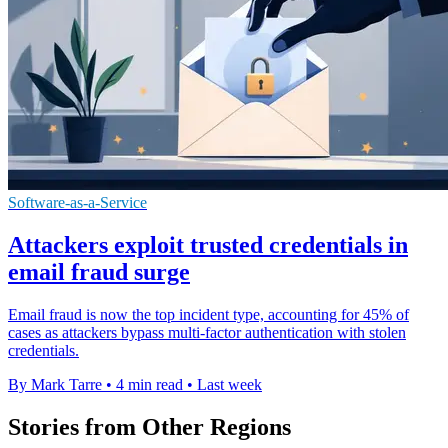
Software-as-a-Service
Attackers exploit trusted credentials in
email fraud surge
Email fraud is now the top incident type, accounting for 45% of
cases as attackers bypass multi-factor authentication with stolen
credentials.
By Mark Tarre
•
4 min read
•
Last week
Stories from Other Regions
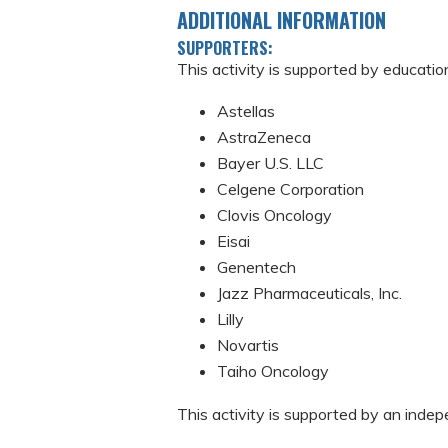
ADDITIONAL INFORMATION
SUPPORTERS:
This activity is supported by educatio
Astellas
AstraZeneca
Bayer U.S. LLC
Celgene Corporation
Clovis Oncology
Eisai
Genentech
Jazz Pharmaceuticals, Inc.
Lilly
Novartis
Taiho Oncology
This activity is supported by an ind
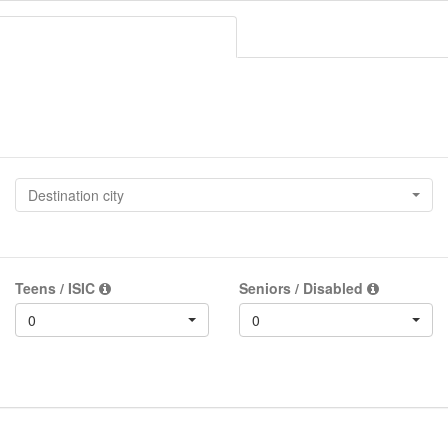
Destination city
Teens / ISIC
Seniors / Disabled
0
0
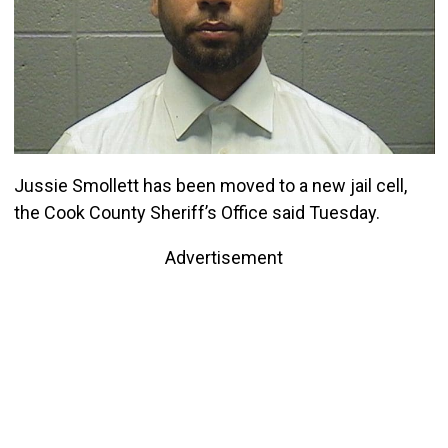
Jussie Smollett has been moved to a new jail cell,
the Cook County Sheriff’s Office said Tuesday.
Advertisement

::::::

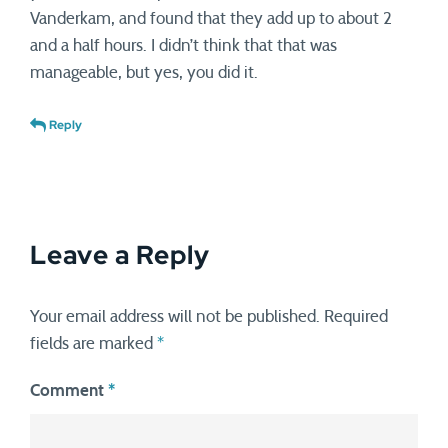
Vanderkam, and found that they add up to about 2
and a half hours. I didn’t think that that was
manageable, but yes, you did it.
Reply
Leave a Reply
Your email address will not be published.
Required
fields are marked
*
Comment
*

::::::

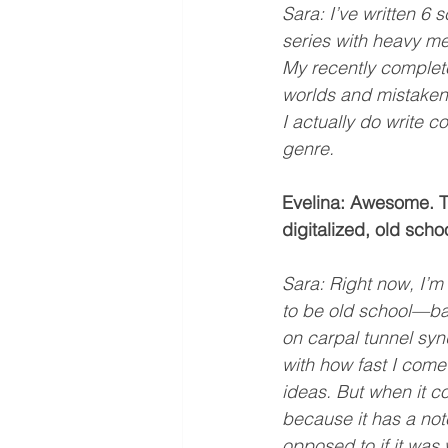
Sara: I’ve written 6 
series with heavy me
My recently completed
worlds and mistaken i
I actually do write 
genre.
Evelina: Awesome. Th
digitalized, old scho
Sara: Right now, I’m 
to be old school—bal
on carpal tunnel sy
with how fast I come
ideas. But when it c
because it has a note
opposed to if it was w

::::::

# INSTRUCTIONS FOR THE TASK
Return every line in the records that includes the string "with".

# ANSWER TO THE EXERCISE
cases as attackers bypass multi-factor authentication with stolen
series with heavy me
with how fast I come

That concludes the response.